Record excerpts below:

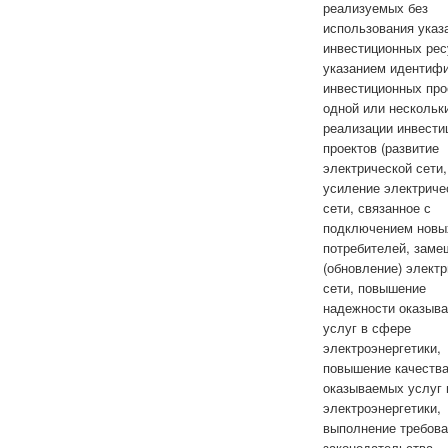
реализуемых без
использования указ
инвестиционных рес
указанием идентиф
инвестиционных про
одной или нескольк
реализации инвести
проектов (развитие
электрической сети,
усиление электриче
сети, связанное с
подключением новы
потребителей, заме
(обновление) элект
сети, повышение
надежности оказыв
услуг в сфере
электроэнергетики,
повышение качеств
оказываемых услуг 
электроэнергетики,
выполнение требов
законодательства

End of Record excerpts.

- Your task
Print out every entry above without changing a word, and leave out the pictures.

- Task output
реализуемых без
использования указ
инвестиционных рес
указанием идентиф
инвестиционных про
одной или нескольк
реализации инвести
проектов (развитие
электрической сети,
усиление электриче
сети, связанное с
подключением новы
потребителей, заме
(обновление) элект
сети, повышение
надежности оказыв
услуг в сфере
электроэнергетики,
повышение качеств
оказываемых услуг 
электроэнергетики,
выполнение требов
законодательства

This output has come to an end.